[RAW DATA — start]

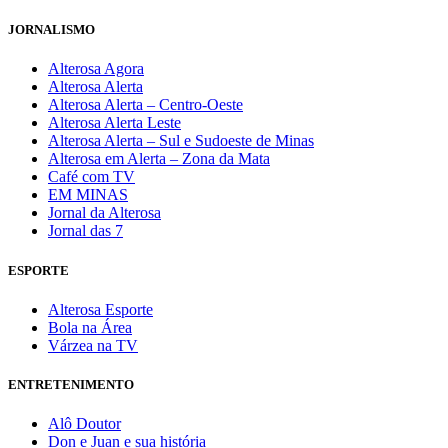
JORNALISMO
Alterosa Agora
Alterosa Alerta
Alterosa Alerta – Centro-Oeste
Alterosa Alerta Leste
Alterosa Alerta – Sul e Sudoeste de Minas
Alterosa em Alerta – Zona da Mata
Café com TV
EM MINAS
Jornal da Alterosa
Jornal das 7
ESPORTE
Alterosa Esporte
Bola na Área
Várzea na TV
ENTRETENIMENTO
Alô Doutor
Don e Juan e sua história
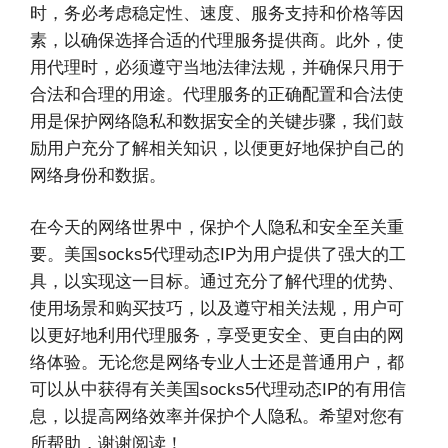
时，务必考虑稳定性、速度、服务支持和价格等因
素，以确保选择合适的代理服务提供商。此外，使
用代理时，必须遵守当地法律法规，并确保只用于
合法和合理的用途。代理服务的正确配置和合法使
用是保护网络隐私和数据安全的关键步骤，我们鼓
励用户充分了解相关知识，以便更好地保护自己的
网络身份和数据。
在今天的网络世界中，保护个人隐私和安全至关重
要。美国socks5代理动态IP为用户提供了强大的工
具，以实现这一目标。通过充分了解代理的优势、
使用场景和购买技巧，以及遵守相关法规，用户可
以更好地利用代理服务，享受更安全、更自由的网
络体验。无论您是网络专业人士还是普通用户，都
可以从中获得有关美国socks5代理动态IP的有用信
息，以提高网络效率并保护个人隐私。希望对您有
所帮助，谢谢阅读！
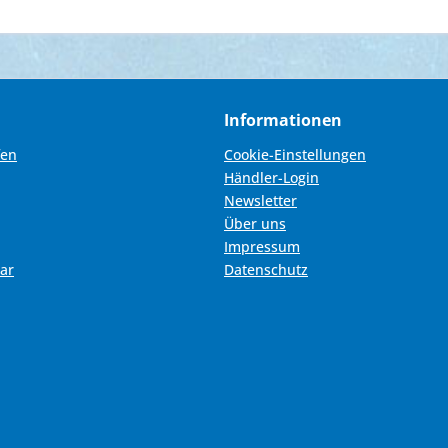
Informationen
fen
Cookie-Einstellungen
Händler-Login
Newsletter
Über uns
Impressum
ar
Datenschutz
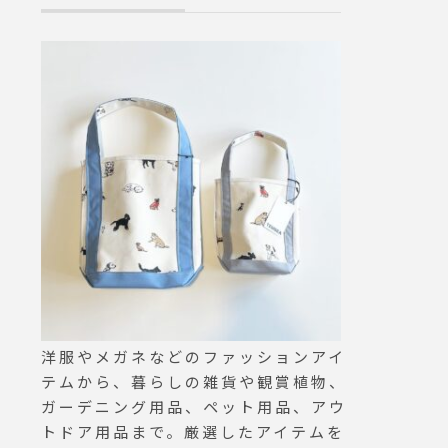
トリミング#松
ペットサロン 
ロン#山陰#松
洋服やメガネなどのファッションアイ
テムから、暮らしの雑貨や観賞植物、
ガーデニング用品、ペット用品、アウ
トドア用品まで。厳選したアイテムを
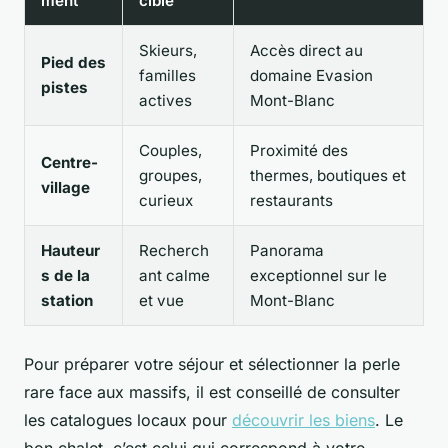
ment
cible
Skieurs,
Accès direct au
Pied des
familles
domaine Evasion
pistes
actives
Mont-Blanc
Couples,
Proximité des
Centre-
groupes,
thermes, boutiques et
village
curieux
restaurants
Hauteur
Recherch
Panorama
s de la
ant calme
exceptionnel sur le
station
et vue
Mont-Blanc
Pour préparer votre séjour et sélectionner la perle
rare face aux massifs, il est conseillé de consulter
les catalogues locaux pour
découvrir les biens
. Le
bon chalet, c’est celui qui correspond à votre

[RAW DATA — finish]
[RAW DATA — start]

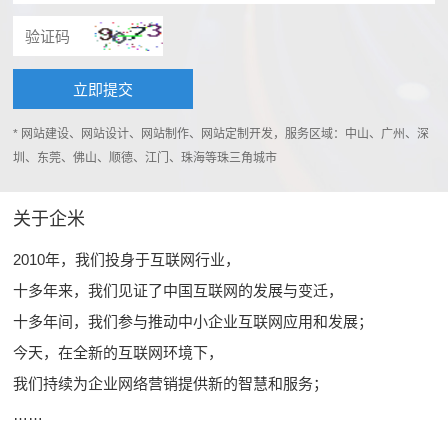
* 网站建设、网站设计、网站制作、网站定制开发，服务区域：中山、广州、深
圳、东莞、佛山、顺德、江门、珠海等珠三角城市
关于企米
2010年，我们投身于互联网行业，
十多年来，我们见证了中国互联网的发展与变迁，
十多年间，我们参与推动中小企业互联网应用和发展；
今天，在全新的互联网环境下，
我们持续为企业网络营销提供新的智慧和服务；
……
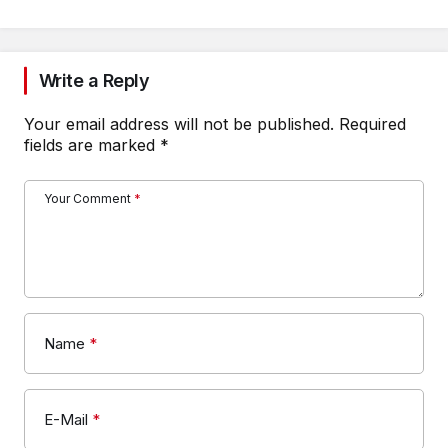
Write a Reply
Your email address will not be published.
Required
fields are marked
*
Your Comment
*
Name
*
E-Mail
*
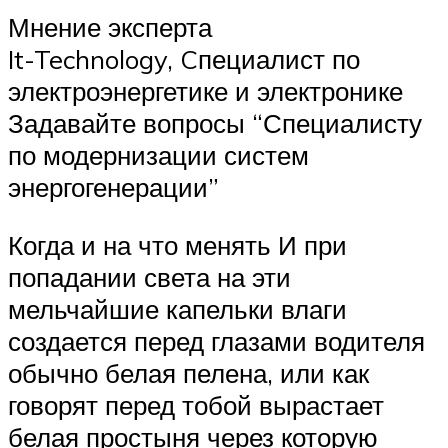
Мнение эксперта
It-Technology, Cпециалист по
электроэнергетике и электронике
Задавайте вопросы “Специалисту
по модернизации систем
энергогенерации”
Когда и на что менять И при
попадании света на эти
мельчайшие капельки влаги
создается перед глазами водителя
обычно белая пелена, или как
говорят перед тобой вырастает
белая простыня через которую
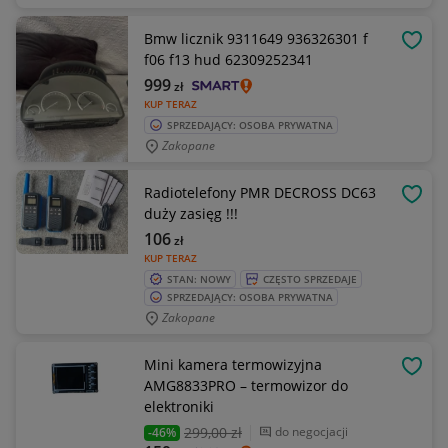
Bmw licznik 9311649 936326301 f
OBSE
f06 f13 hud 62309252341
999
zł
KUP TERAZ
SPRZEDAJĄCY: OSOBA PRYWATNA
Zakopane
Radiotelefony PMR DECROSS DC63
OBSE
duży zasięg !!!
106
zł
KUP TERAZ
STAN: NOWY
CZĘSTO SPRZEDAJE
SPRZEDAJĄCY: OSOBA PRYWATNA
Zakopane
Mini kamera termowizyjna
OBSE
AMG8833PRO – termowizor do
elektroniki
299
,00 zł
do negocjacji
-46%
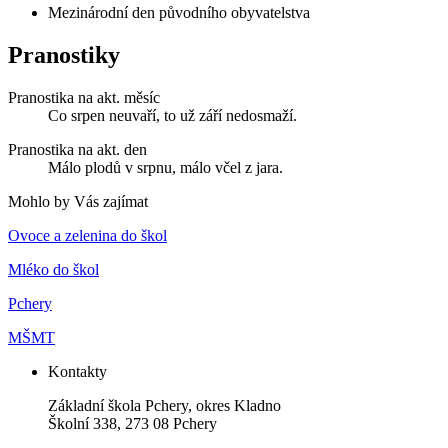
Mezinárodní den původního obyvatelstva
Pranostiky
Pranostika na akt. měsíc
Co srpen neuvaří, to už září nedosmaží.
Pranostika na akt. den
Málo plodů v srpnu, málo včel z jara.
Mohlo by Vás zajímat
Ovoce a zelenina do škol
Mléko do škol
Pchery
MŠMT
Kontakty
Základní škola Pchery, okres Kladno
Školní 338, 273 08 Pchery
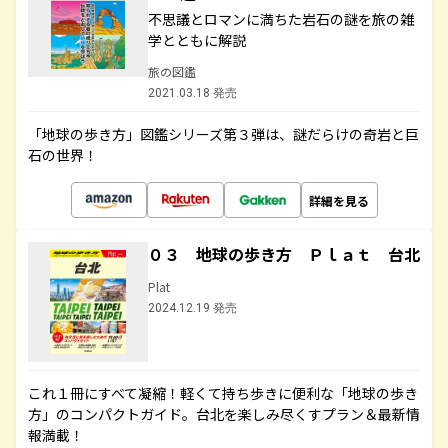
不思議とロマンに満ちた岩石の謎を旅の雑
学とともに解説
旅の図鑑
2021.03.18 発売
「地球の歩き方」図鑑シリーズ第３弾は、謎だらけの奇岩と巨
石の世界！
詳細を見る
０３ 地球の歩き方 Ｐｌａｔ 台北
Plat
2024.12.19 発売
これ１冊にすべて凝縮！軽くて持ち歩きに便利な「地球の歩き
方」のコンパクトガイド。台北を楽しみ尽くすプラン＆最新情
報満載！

[RAW DATA — finish]
[RAW DATA — start]

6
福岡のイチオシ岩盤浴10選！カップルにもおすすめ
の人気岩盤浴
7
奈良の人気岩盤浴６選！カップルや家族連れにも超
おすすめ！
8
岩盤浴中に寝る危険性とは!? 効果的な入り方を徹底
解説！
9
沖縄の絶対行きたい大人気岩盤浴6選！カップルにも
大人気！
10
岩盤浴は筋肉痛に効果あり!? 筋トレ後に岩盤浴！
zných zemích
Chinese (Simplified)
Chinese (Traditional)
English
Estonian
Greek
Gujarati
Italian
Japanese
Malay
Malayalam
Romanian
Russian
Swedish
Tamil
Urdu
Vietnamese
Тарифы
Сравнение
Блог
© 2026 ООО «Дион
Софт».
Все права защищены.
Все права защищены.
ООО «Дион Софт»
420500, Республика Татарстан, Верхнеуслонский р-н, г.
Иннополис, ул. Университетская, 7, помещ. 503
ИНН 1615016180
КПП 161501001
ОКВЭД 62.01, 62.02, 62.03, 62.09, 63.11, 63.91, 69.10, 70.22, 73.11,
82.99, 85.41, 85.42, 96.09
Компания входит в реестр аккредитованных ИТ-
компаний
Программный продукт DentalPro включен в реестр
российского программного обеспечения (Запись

[RAW DATA — finish]

▶ _WHAT IS EXPECTED_: Respond with only the number of lines above that include the string "перед".

▶ _ANSWER SECTION_: 2